His first job after graduating was with Mobil Chemical in Pittsburgh with Stoner Mudge Packaging Coatings as a chemist. After two years he moved on to Glidden Paints where he was first responsible for coil coatings, the paint on the outside of aluminum siding and steel metal buildings, before moving into sales and marketing.
One of his accounts in sales was Campbell's and they enticed Bauer to return to the lab as manager of organic materials and section head of can coatings. With Campbell's, Bauer designed, planned and built both Campbell's Plastic Center, a first-of-its-kind plastic packaging development laboratory, and the Campbell's Plastic Frozen Food Tray Manufacturing Facility in Modesto, Calif. He also developed the first plastic cans, the replacement for the aluminum tray used in TV dinners, and microwaveable soup bowls.
After nine years at Campbell's, Bauer joined Abbott Laboratories as Director of Package Engineering and Development in 1990 where he continued his impressive string of packaging successes, developing special plastic packaging for products such as Similac (infant formula) and Ensure (medical nutritional supplement drinks).

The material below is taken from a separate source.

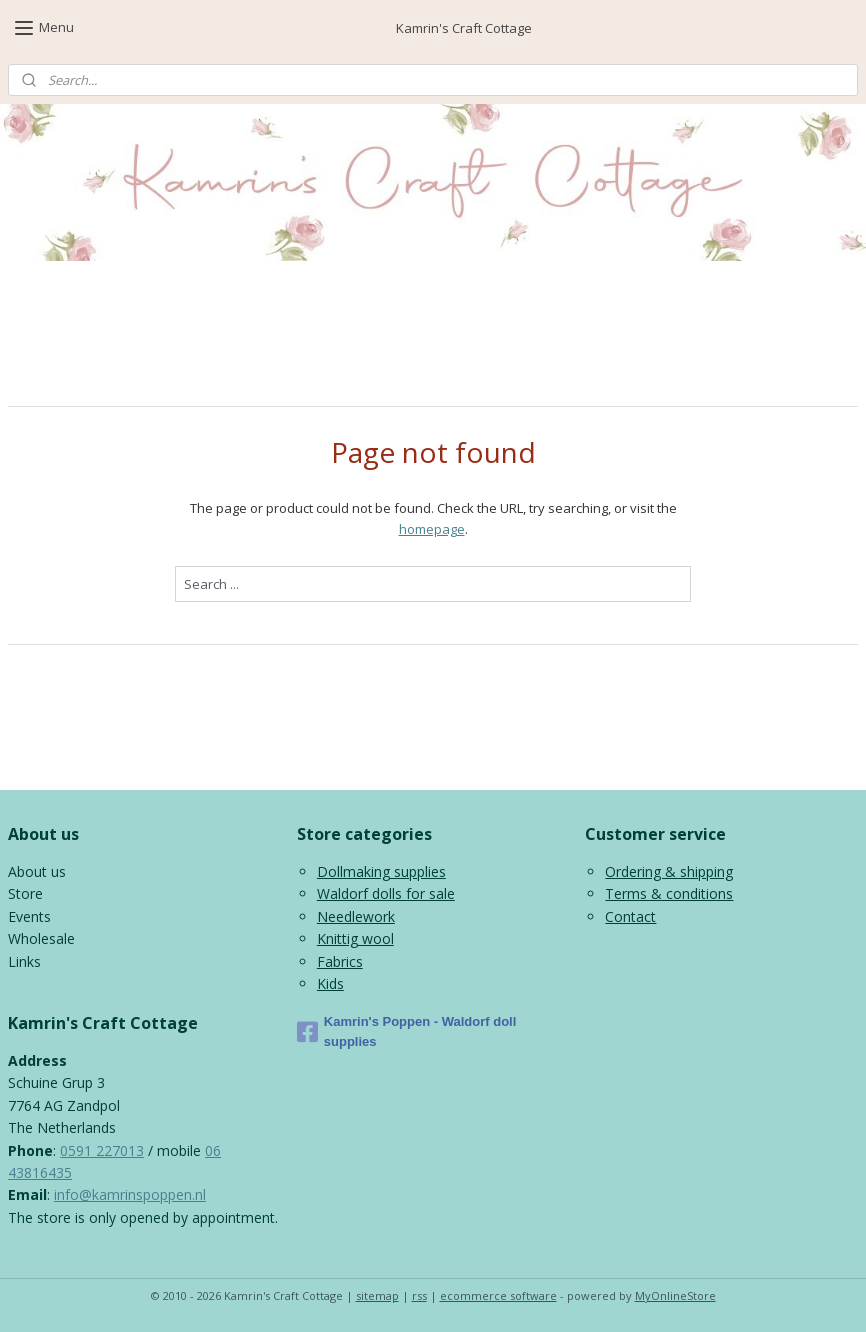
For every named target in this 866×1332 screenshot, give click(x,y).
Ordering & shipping (669, 871)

American Home Products Corp. (known today as Wyeth) recruited Bauer in 1997 as Senior Director of Packaging Services where he managed all pharmaceutical, over-the-counter, vaccine, and biologics package development and specification at multiple sites throughout the world. He joined Bausch and Lomb Corporation in 2001 as director of global packaging where he was responsible for all medical device, pharmaceutical, and consumer packaging worldwide.
Bauer retired from Bausch and Lomb in 2006, but stays active as a consultant, lecturer, writes frequently for professional publications, and was active with St. Louis Catholic Church, Pittsford, N.Y. He and his wife, Suzy, moved to Mars, Pa., following his retirement.
"It is nice to be back in Pennsylvania around family and friends," he said. "I feel very fortunate in looking back at my career. I received a good education from Clarion University."